This concentration explains why European markets can appear resilient despite deteriorating economic indicators.
ASML sits at the center of the AI semiconductor supply chain. The Dutch company produces the advanced lithography machines required to manufacture cutting‑edge chips used in AI systems.
Demand for these machines has surged as global technology companies expand data‑center capacity and ramp up AI chip production. Strong orders and expectations of continued growth in advanced semiconductor manufacturing have made ASML one of the most influential technology stocks in Europe.
Because ASML is also among the largest components of the STOXX Europe 600 index, its performance has an outsized impact on the broader market.
STMicroelectronics is another semiconductor company benefiting from the structural growth in AI hardware. Investors often group it with other European chipmakers that supply components used across computing, industrial automation, and data‑center infrastructure.
Even when daily price moves vary, the company remains part of the broader "AI trade" that investors believe will benefit from rising global demand for advanced electronics and processing power.
Artificial intelligence requires enormous computing capacity, and that capacity requires massive amounts of electricity. Schneider Electric specializes in energy‑management and electrical systems used in data centers and industrial automation.
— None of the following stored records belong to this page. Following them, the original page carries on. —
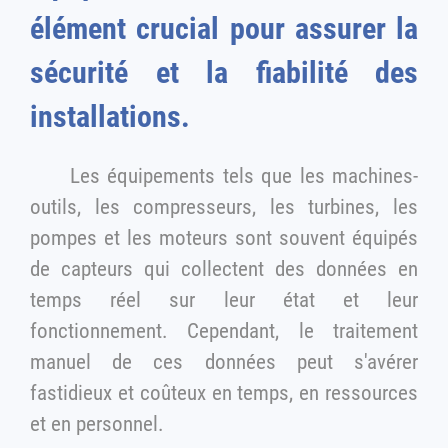
élément crucial pour assurer la
sécurité et la fiabilité des
installations.
Les équipements tels que les machines-
outils, les compresseurs, les turbines, les
pompes et les moteurs sont souvent équipés
de capteurs qui collectent des données en
temps réel sur leur état et leur
fonctionnement. Cependant, le traitement
manuel de ces données peut s'avérer
fastidieux et coûteux en temps, en ressources
et en personnel.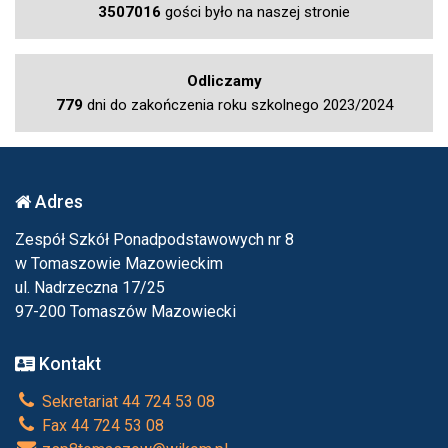
3507016
gości było na naszej stronie
Odliczamy
779
dni do zakończenia roku szkolnego 2023/2024
Adres
Zespół Szkół Ponadpodstawowych nr 8
w Tomaszowie Mazowieckim
ul. Nadrzeczna 17/25
97-200 Tomaszów Mazowiecki
Kontakt
Sekretariat 44 724 53 08
Fax 44 724 53 08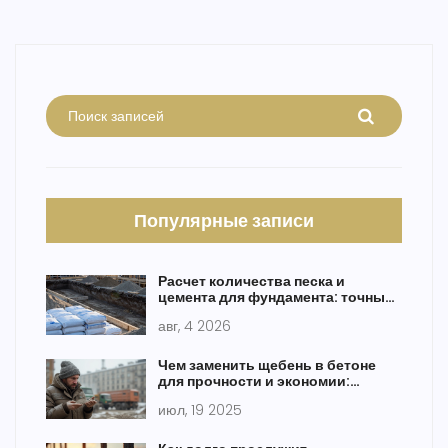
Популярные записи
Расчет количества песка и
цемента для фундамента: точные
формулы и таблицы
авг, 4 2026
Чем заменить щебень в бетоне
для прочности и экономии:
современные решения
июл, 19 2025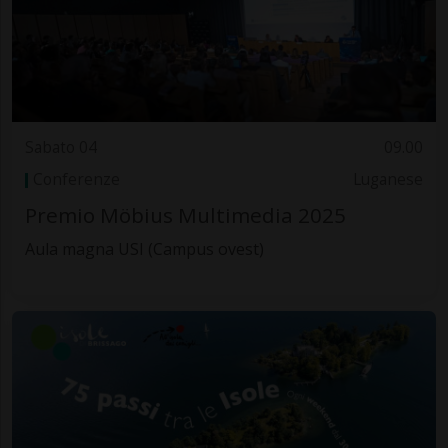
Sabato 04
09.00
Conferenze
Luganese
Premio Möbius Multimedia 2025
Aula magna USI (Campus ovest)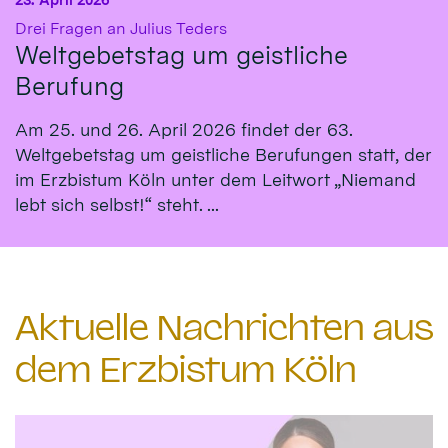
:
Drei Fragen an Julius Teders
Weltgebetstag um geistliche
Berufung
Am 25. und 26. April 2026 findet der 63.
Weltgebetstag um geistliche Berufungen statt, der
im Erzbistum Köln unter dem Leitwort „Niemand
lebt sich selbst!“ steht. ...
Aktuelle Nachrichten aus
dem Erzbistum Köln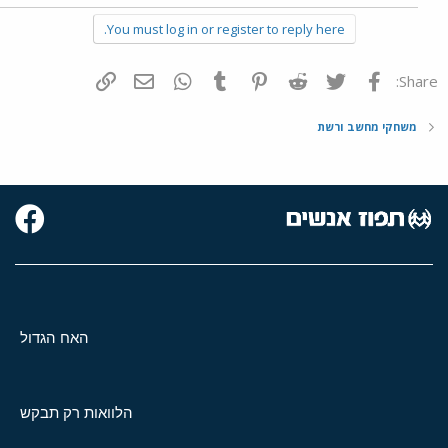
You must log in or register to reply here.
פייסבוק
Twitter
Reddit
Pinterest
Tumblr
WhatsApp
דואר אלקטרוני
הוסף קישור
Share:
משחקי מחשב ורשת
האח הגדול
הלוואות רק תבקש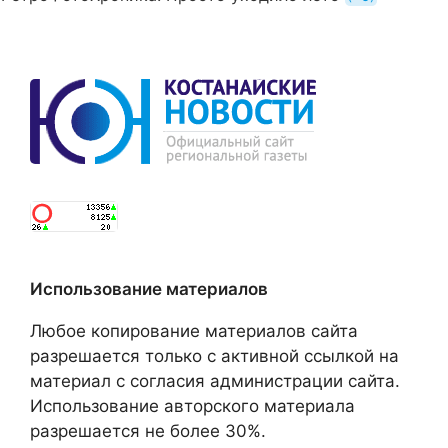
Использование материалов
Любое копирование материалов сайта
разрешается только с активной ссылкой на
материал с согласия администрации сайта.
Использование авторского материала
разрешается не более 30%.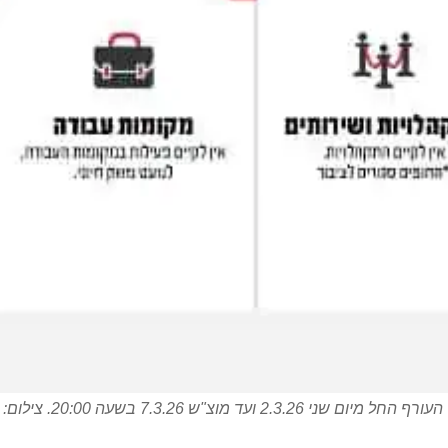
2.3.26 ועד מוצ"ש 7.3.26 בשעה 20:00. צילום: פיקוד העורף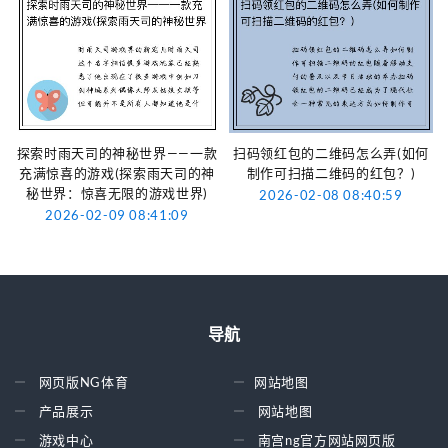
探索时雨天司的神秘世界——一款
扫码领红包的二维码怎么弄(如何
充满惊喜的游戏(探索雨天司的神
制作可扫描二维码的红包？)
秘世界：惊喜无限的游戏世界)
2026-02-08 08:40:59
2026-02-09 08:41:09
导航
网页版NG体育
网站地图
产品展示
网站地图
游戏中心
南宫ng官方网站网页版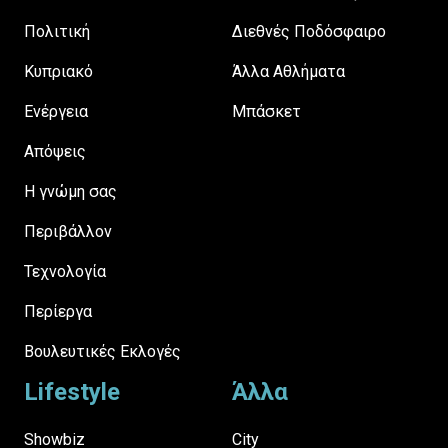
Πολιτική
Διεθνές Ποδόσφαιρο
Κυπριακό
Άλλα Αθλήματα
Ενέργεια
Μπάσκετ
Απόψεις
H γνώμη σας
Περιβάλλον
Τεχνολογία
Περίεργα
Βουλευτικές Εκλογές
Lifestyle
Άλλα
Showbiz
City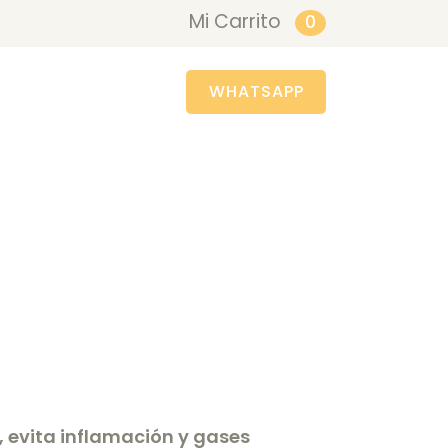
Mi Carrito
0
WHATSAPP
n, evita inflamación y gases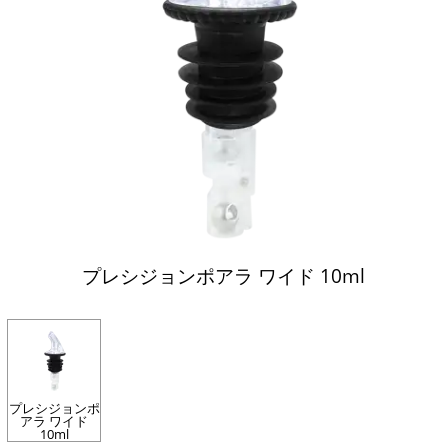
プレシジョンポアラ ワイド 10ml
プレシジョンポ
アラ ワイド
10ml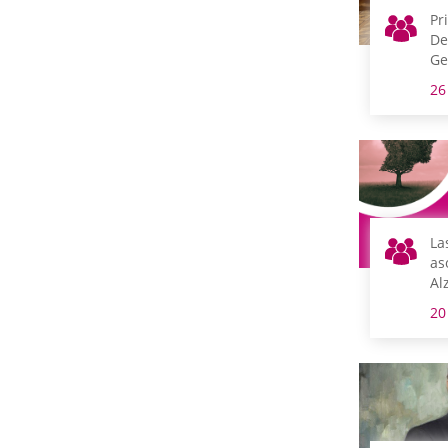
Pr
De
Ge
26
La
as
Al
Ar
20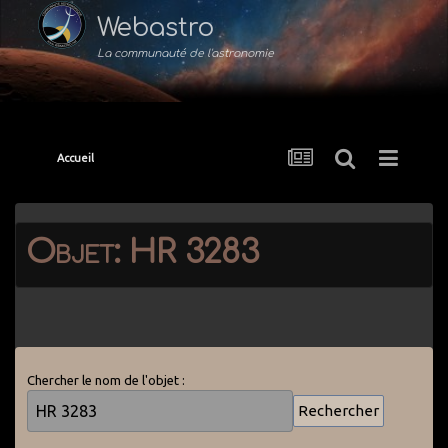
Webastro
La communauté de l'astronomie
Accueil
Objet: HR 3283
Chercher le nom de l'objet :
As hyperscale data centers expand to support AI workloads, companies providing power infrastructure, cooling systems, and energy management solutions have become important beneficiaries of the AI investment cycle. Schneider Electric is often highlighted among the European firms tied to this trend.
Prysmian—known for manufacturing power and telecom cables—is frequently associated with infrastructure spending linked to electrification and data networks. However, the available evidence in the supplied sources does not clearly confirm its specific role in the current AI‑driven rally. Where it participates in the theme, it would likely be through the expansion of power and network infrastructure required by data centers, but that link is not directly documented in the cited material.
The divergence between markets and macroeconomic data is not unusual. Stock indexes reflect investor expectations about future profits rather than the current state of the economy.
Several factors explain the disconnect in Europe:
At the same time, macroeconomic indicators paint a much weaker picture of the region. PMI data show contracting business activity, slowing manufacturing momentum, and rising costs linked to energy prices and geopolitical tensions. The eurozone manufacturing PMI, for example, slipped to 51.4 in May, indicating slowing growth in industrial activity.
The current rally highlights a structural shift in equity markets. Instead of broad participation across sectors, gains are increasingly concentrated in companies tied to transformative technologies such as artificial intelligence.
For Europe, this means that semiconductor suppliers, chip‑equipment manufacturers, and electrical‑infrastructure firms are acting as the market’s growth engine—even while the broader economy shows signs of stress.
Whether this divergence persists will likely depend on two factors: the durability of the global AI investment cycle and whether Europe’s macroeconomic conditions stabilize or deteriorate further.